4 - Draw a curved shape up to just below your browbone using your eyeshadow brush and UD "Zero" eyeshadow. Make it pronounced but don't worry about them being super neat or mega symetrical.





5 - Fill it in and blend into "Lucky"/ "Honey" combo.









6 - Using your "Harlequin" eyeshadow, define your crease and blend upwards into the "Zero" eyeshadow shape. This adds depth and a little drama.





7 - Apply your highlight ("Finnegan's Wake") and lighly buff away the harsh edge of the black shape, just taking off some of the harshness, but not too much. Use your "Rapunzel Had Extensions" to further buff out the shape.




(If the shape refuses to blend, lightly apply a little more "Zero" to the edge and buff that into the highlight).

8 - Take off your fall-out with either a large soft brush or cotton wool ball with some cleanser/ moisturiser on it.





9 - Use your Prestige liquid liner to define your upper lashes/ eyeshape.
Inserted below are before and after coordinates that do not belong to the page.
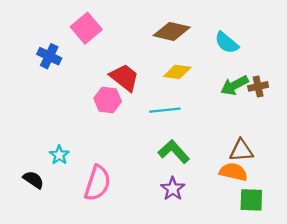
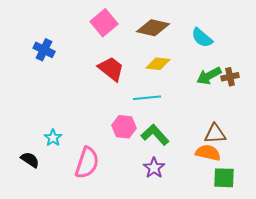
pink square: (86, 28) -> (104, 23), moved
pink hexagon: (108, 100) -> (124, 127), moved

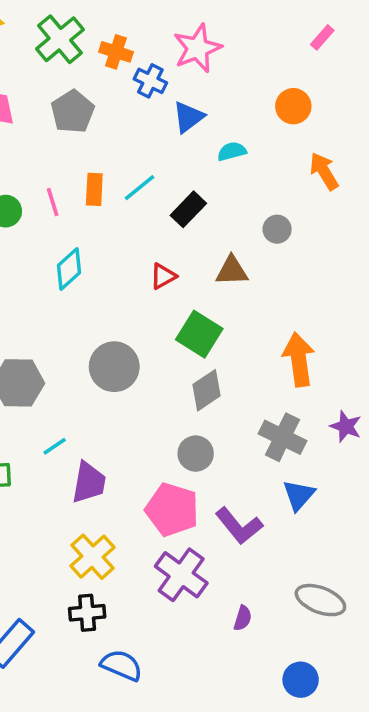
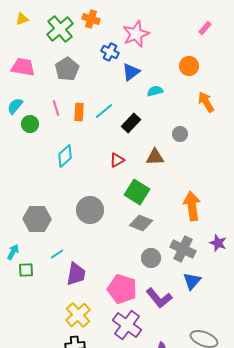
orange cross: (116, 52) -> (91, 19), moved
pink line: (53, 202) -> (56, 108), moved
gray diamond: (206, 390) -> (141, 223), turned 55
gray circle: (196, 454) -> (151, 258), moved

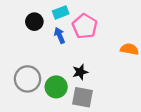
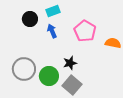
pink pentagon: (85, 26) -> (85, 31), moved
gray square: (82, 97) -> (72, 85), turned 30

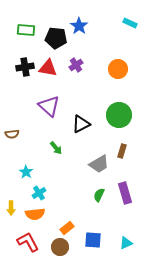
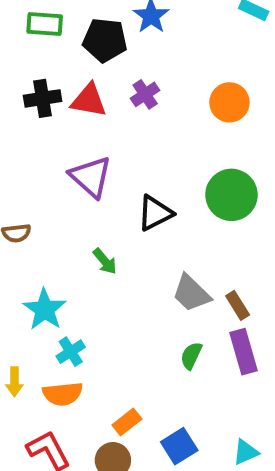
brown rectangle: (122, 151) -> (238, 305), moved, turned -48
gray trapezoid: (99, 164) -> (191, 293), turned 75
cyan star: (26, 172) -> (45, 309), size x1.5
blue square: (93, 240) -> (179, 446), turned -36

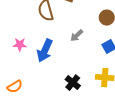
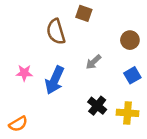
black cross: (73, 83) -> (97, 106), moved

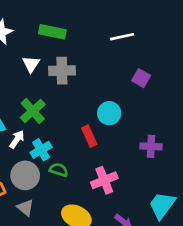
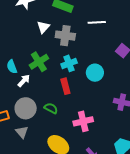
white line: (122, 37) -> (97, 22), moved
red rectangle: (89, 136) -> (65, 86), moved
cyan cross: (41, 150) -> (69, 63), moved

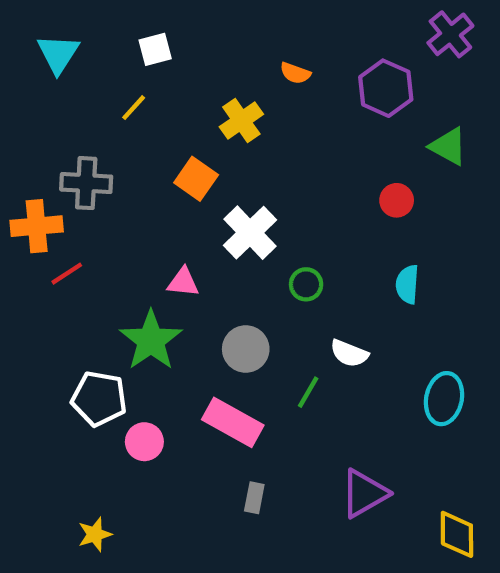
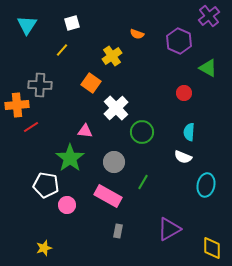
green circle: (306, 284) -> (142, 132), size x1.5
white semicircle: (349, 353) -> (183, 157), moved

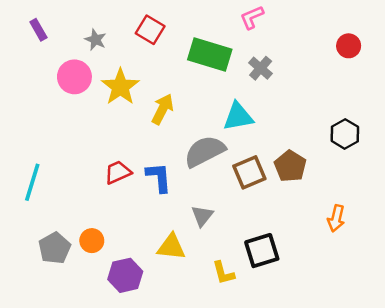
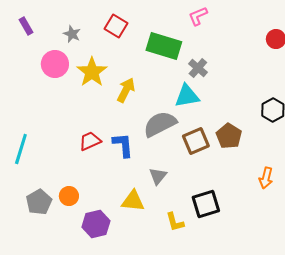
gray cross: (261, 68) -> (198, 68), moved

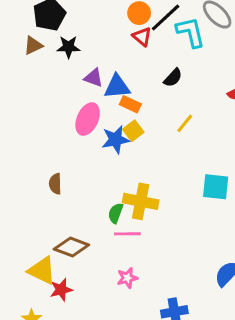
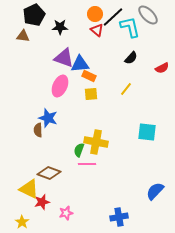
brown triangle: (33, 45) -> (23, 36), turned 32
black star: (68, 47) -> (60, 27), moved
purple triangle: (93, 78) -> (64, 58), size x1.5
black semicircle: (173, 78) -> (131, 58), moved
yellow square: (133, 131) -> (91, 94), turned 32
blue star: (116, 140) -> (48, 118), moved, turned 30
pink star: (127, 278) -> (66, 213), moved

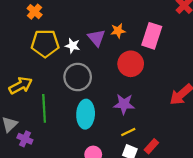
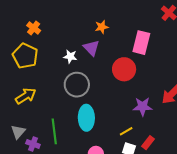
orange star: (118, 31) -> (102, 27), moved
yellow pentagon: (45, 43) -> (25, 56), moved, turned 30
purple star: (124, 104) -> (143, 107), moved
green line: (44, 108) -> (54, 131), moved

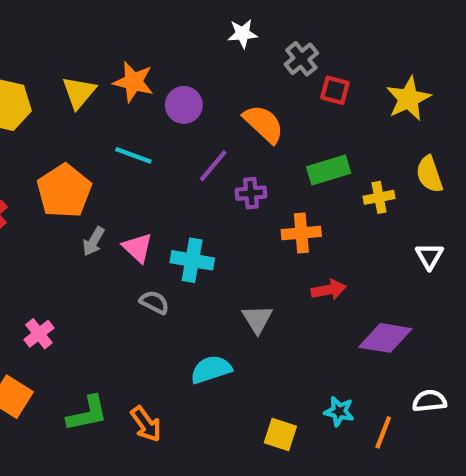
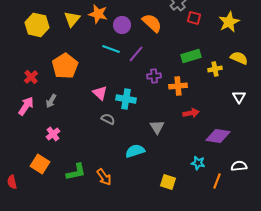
orange semicircle: (264, 124) -> (152, 23), moved
cyan line: (133, 155) -> (111, 49), moved
yellow semicircle: (429, 174) -> (239, 58), turned 132
purple cross: (251, 193) -> (154, 76), moved
gray arrow: (94, 241) -> (51, 101), moved
cyan star: (339, 411) -> (198, 163), moved

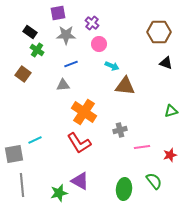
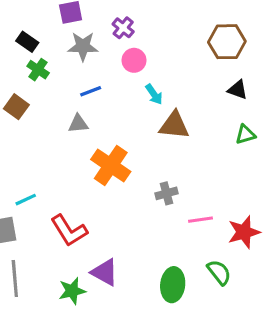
cyan arrow: (112, 66) -> (154, 94), turned 32
green triangle: (171, 111) -> (245, 135), moved
cyan line: (35, 140) -> (26, 200), moved
red L-shape: (79, 143) -> (69, 231), moved
red star: (170, 155) -> (244, 232), size x1.5

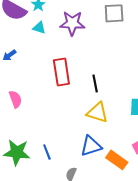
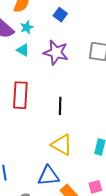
red rectangle: (61, 72) -> (20, 95), moved
black line: (95, 84) -> (60, 106), moved

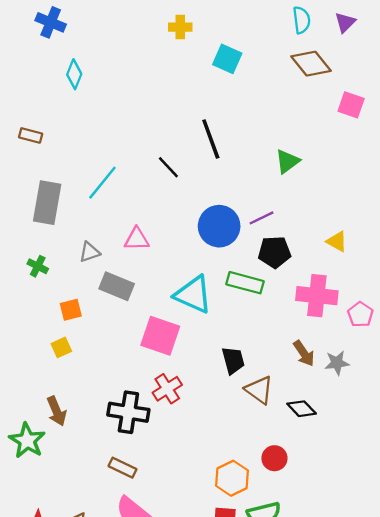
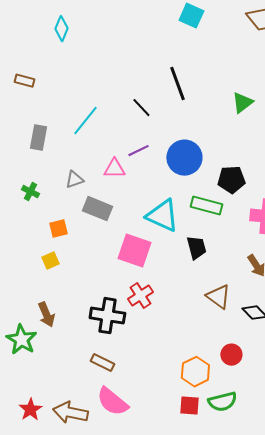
gray rectangle: (47, 203) -> (38, 138), size x0.7
purple line: (261, 218) -> (138, 151), moved
black trapezoid: (233, 360) -> (196, 248), moved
The flick is optional, but it really helps "open up" and elongate your eyes if they're tiny.





10 - Apply "Zero" pencil 'liner to the lower lashline. Don't worry if it looks patchy/ streaky...





11 - ...because you're going to make it stand out and look a whole lot sharper using your small angle brush and "Harlequin" eyeshadow!





12 - Now apply your "Zero" pencil 'liner to your waterline, put on some mascara and add an inner flick if you fancy.





13 - Sort out your face makeup. I wont go into much detail.





Primer + foundation (yep, I mix mine together). This is L'Oreal true match foundation and MAD minerals primer.





and blush - I'm using Fyrinnae's "Enrapture" blush (light green dots show basic shape) and contour - random cheapo dark red (dark creen dots show basic shape). Picture shows them unblended.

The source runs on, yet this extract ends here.